I want to limit the number of airflow tasks running in parallel to avoid overwhelming affected resources such as AWS S3. Here is an example of non-working code, all 20 tasks from the first group start simultaneously rather than only 10. This code is meant to run on AWS MWAA, v2.7
import time
from datetime import datetime
from airflow import DAG
from airflow.operators.python import PythonOperator
from airflow.utils.task_group import TaskGroup
DEFAULT_ARGS = {
"owner": "airflow",
"depends_on_past": False,
}
ACTIVE_PARTNERS = [{"id": n} for n in range(1, 21)]
def simulate_task_execution(sleep_time):
print(f"Simulating task execution by sleeping for {sleep_time} seconds.")
time.sleep(sleep_time)
with DAG(
dag_id="parallel_lanes_with_limited_first_task",
default_args=DEFAULT_ARGS,
start_date=datetime(2024, 1, 1, 1, 0, 0),
schedule_interval="0 * * * *",
max_active_runs=1,
tags=[],
catchup=False,
) as dag:
with TaskGroup("athena_section") as athena_section:
athena_section.dag.max_active_tasks_per_dag=10 # not working
for partner in ACTIVE_PARTNERS:
athena_insert = PythonOperator(
task_id=f"partner_{partner['id']}_athena_insert",
python_callable=simulate_task_execution,
task_concurrency=10, # not working
op_args=[30], # Sleep for N seconds
)
athena_insert
with TaskGroup("ecs_section") as ecs_section:
athena_section.dag.max_active_tasks_per_dag=100 # not working
for partner in ACTIVE_PARTNERS:
ecs_operators = PythonOperator(
task_id=f"data_to_dynamodb_ecs_task_{partner['id']}",
python_callable=simulate_task_execution,
op_args=[5], # Sleep for N seconds
)
ecs_operators
athena_section >> ecs_section
I tried concurency, task_concurrency and max_active_tasks_per_dag flags.

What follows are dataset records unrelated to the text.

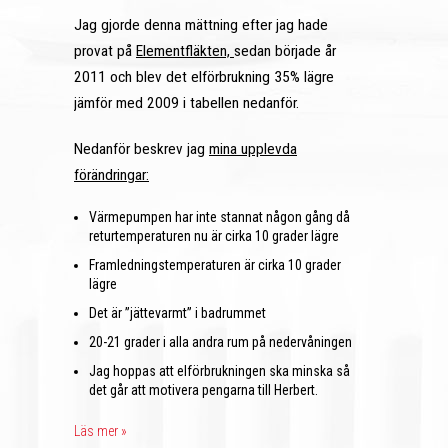
Jag gjorde denna mättning efter jag hade
provat på
Elementfläkten,
sedan började år
2011 och blev det elförbrukning 35% lägre
jämför med 2009 i tabellen nedanför.
Nedanför beskrev jag
mina upplevda
förändringar:
Värmepumpen har inte stannat någon gång då
returtemperaturen nu är cirka 10 grader lägre
Framledningstemperaturen är cirka 10 grader
lägre
Det är ”jättevarmt” i badrummet
20-21 grader i alla andra rum på nedervåningen
Jag hoppas att elförbrukningen ska minska så
det går att motivera pengarna till Herbert.
Läs mer »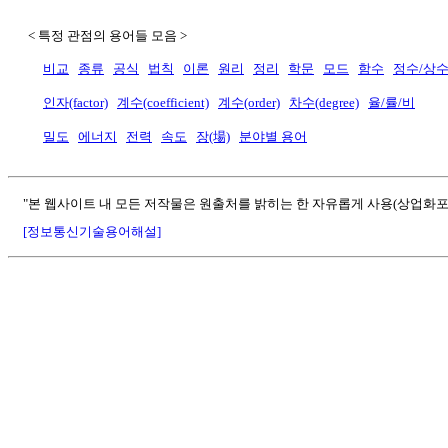
< 특정 관점의 용어들 모음 >
비교
종류
공식
법칙
이론
원리
정리
학문
모드
함수
정수/상
인자(factor)
계수(coefficient)
계수(order)
차수(degree)
율/률/비
밀도
에너지
전력
속도
장(場)
분야별 용어
"본 웹사이트 내 모든 저작물은 원출처를 밝히는 한 자유롭게 사용(상업화포
[정보통신기술용어해설]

Pools is what you're looking for here, see:
You can create a pool with a certain number of "slots", say 5. Then specify that pool in the task:
PythonOperator(
task_id=f"partner_{partner['id']}_athena_insert",
python_callable=simulate_task_execution,
pool="my_pool_name",
op_args=[30], # Sleep for N seconds
)
This ensures at most 5 of these tasks will run in parallel.
task_concurrency
controls the maximum parallel runs of that one specific task across your Airflow instance. That means if you configure task_concurrency=10
, you limit every partner_{partner['id']}_athena_insert
task to at most 10 parallel runs. So if you'd have 20 partners in ACTIVE_PARTNERS
, that could theoretically run 20*10=200 of such tasks in parallel.